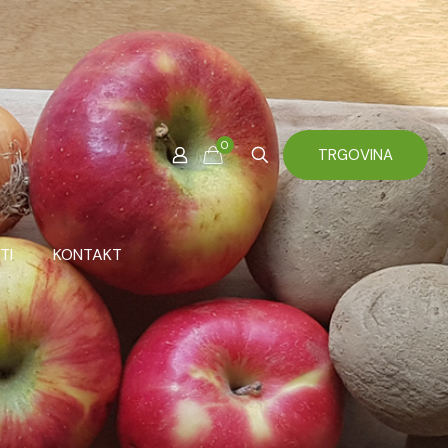
0
TRGOVINA
TI
KONTAKT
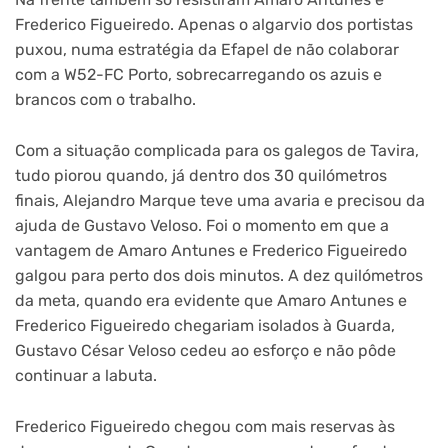
Frederico Figueiredo. Apenas o algarvio dos portistas
puxou, numa estratégia da Efapel de não colaborar
com a W52-FC Porto, sobrecarregando os azuis e
brancos com o trabalho.
Com a situação complicada para os galegos de Tavira,
tudo piorou quando, já dentro dos 30 quilómetros
finais, Alejandro Marque teve uma avaria e precisou da
ajuda de Gustavo Veloso. Foi o momento em que a
vantagem de Amaro Antunes e Frederico Figueiredo
galgou para perto dos dois minutos. A dez quilómetros
da meta, quando era evidente que Amaro Antunes e
Frederico Figueiredo chegariam isolados à Guarda,
Gustavo César Veloso cedeu ao esforço e não pôde
continuar a labuta.
Frederico Figueiredo chegou com mais reservas às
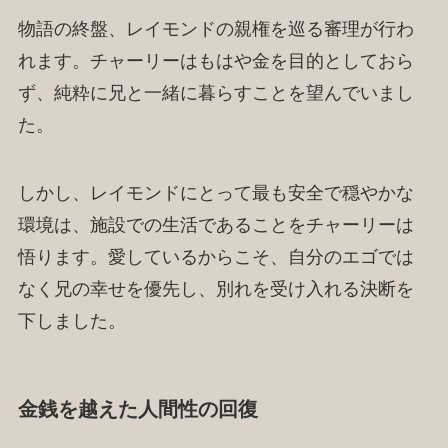
物語の終盤、レイモンドの親権を巡る審理が行わ
れます。チャーリーはもはや金を目的としておら
ず、純粋に兄と一緒に暮らすことを望んでいまし
た。
しかし、レイモンドにとって最も安全で穏やかな
環境は、施設での生活であることをチャーリーは
悟ります。愛しているからこそ、自分のエゴでは
なく兄の幸せを優先し、別れを受け入れる決断を
下しました。
金銭を越えた人間性の回復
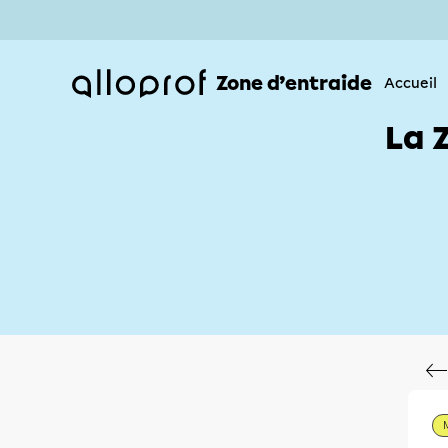
Zone d’entraide
Accueil
La 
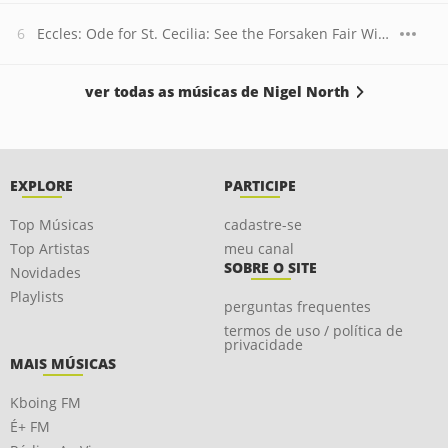
Eccles: Ode for St. Cecilia: See the Forsaken Fair With Streaming Eyes
ver todas as músicas de Nigel North
EXPLORE
PARTICIPE
Top Músicas
cadastre-se
Top Artistas
meu canal
SOBRE O SITE
Novidades
Playlists
perguntas frequentes
termos de uso / política de
privacidade
MAIS MÚSICAS
Kboing FM
É+ FM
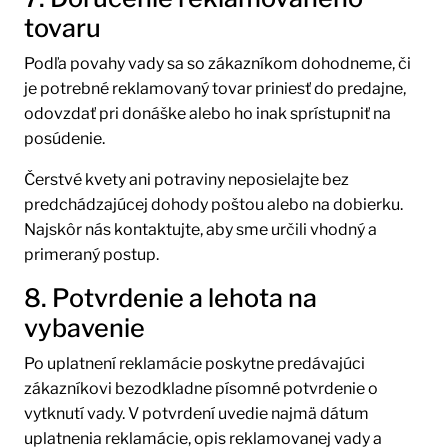
tovaru
Podľa povahy vady sa so zákazníkom dohodneme, či
je potrebné reklamovaný tovar priniesť do predajne,
odovzdať pri donáške alebo ho inak sprístupniť na
posúdenie.
Čerstvé kvety ani potraviny neposielajte bez
predchádzajúcej dohody poštou alebo na dobierku.
Najskôr nás kontaktujte, aby sme určili vhodný a
primeraný postup.
8. Potvrdenie a lehota na
vybavenie
Po uplatnení reklamácie poskytne predávajúci
zákazníkovi bezodkladne písomné potvrdenie o
vytknutí vady. V potvrdení uvedie najmä dátum
uplatnenia reklamácie, opis reklamovanej vady a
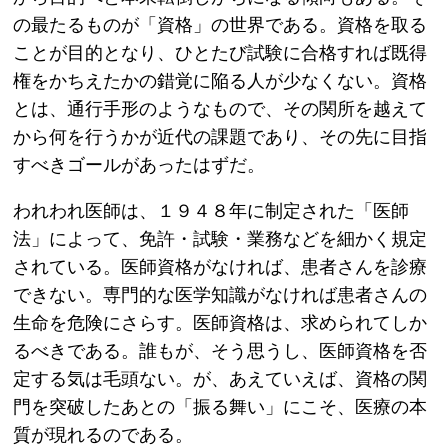
の最たるものが「資格」の世界である。資格を取る
ことが目的となり、ひとたび試験に合格すれば既得
権をかちえたかの錯覚に陥る人が少なくない。資格
とは、通行手形のようなもので、その関所を越えて
から何を行うかが近代の課題であり、その先に目指
すべきゴールがあったはずだ。
われわれ医師は、１９４８年に制定された「医師
法」によって、免許・試験・業務などを細かく規定
されている。医師資格がなければ、患者さんを診療
できない。専門的な医学知識がなければ患者さんの
生命を危険にさらす。医師資格は、求められてしか
るべきである。誰もが、そう思うし、医師資格を否
定する気は毛頭ない。が、あえていえば、資格の関
門を突破したあとの「振る舞い」にこそ、医療の本
質が現れるのである。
———
* [EXERCISE INSTRUCTIONS] A verbatim transcription of the listing is expected, with no pictures included.

* [EXERCISE RESPONSE]
0
TRGOVINA
TI
KONTAKT
Frederico Figueiredo. Apenas o algarvio dos portistas
puxou, numa estratégia da Efapel de não colaborar
com a W52-FC Porto, sobrecarregando os azuis e
brancos com o trabalho.
Com a situação complicada para os galegos de Tavira,
tudo piorou quando, já dentro dos 30 quilómetros
finais, Alejandro Marque teve uma avaria e precisou da
ajuda de Gustavo Veloso. Foi o momento em que a
vantagem de Amaro Antunes e Frederico Figueiredo
galgou para perto dos dois minutos. A dez quilómetros
da meta, quando era evidente que Amaro Antunes e
Frederico Figueiredo chegariam isolados à Guarda,
Gustavo César Veloso cedeu ao esforço e não pôde
continuar a labuta.
Frederico Figueiredo chegou com mais reservas às
物語の終盤、レイモンドの親権を巡る審理が行わ
れます。チャーリーはもはや金を目的としておら
ず、純粋に兄と一緒に暮らすことを望んでいまし
た。
しかし、レイモンドにとって最も安全で穏やかな
環境は、施設での生活であることをチャーリーは
悟ります。愛しているからこそ、自分のエゴでは
なく兄の幸せを優先し、別れを受け入れる決断を
下しました。
金銭を越えた人間性の回復
Zone d’entraide
Accueil
La 
Eccles: Ode for St. Cecilia: See the Forsaken Fair With Streaming Eyes
ver todas as músicas de Nigel North
EXPLORE
PARTICIPE
Top Músicas
cadastre-se
Top Artistas
meu canal
SOBRE O SITE
Novidades
Playlists
perguntas frequentes
termos de uso / política de
privacidade
MAIS MÚSICAS
Kboing FM
É+ FM
tovaru
Podľa povahy vady sa so zákazníkom dohodneme, či
je potrebné reklamovaný tovar priniesť do predajne,
odovzdať pri donáške alebo ho inak sprístupniť na
posúdenie.
Čerstvé kvety ani potraviny neposielajte bez
predchádzajúcej dohody poštou alebo na dobierku.
Najskôr nás kontaktujte, aby sme určili vhodný a
primeraný postup.
8. Potvrdenie a lehota na
vybavenie
Po uplatnení reklamácie poskytne predávajúci
zákazníkovi bezodkladne písomné potvrdenie o
vytknutí vady. V potvrdení uvedie najmä dátum
uplatnenia reklamácie, opis reklamovanej vady a
の最たるものが「資格」の世界である。資格を取る
ことが目的となり、ひとたび試験に合格すれば既得
権をかちえたかの錯覚に陥る人が少なくない。資格
とは、通行手形のようなもので、その関所を越えて
から何を行うかが近代の課題であり、その先に目指
すべきゴールがあったはずだ。
われわれ医師は、１９４８年に制定された「医師
法」によって、免許・試験・業務などを細かく規定
されている。医師資格がなければ、患者さんを診療
できない。専門的な医学知識がなければ患者さんの
生命を危険にさらす。医師資格は、求められてしか
るべきである。誰もが、そう思うし、医師資格を否
定する気は毛頭ない。が、あえていえば、資格の関
門を突破したあとの「振る舞い」にこそ、医療の本
質が現れるのである。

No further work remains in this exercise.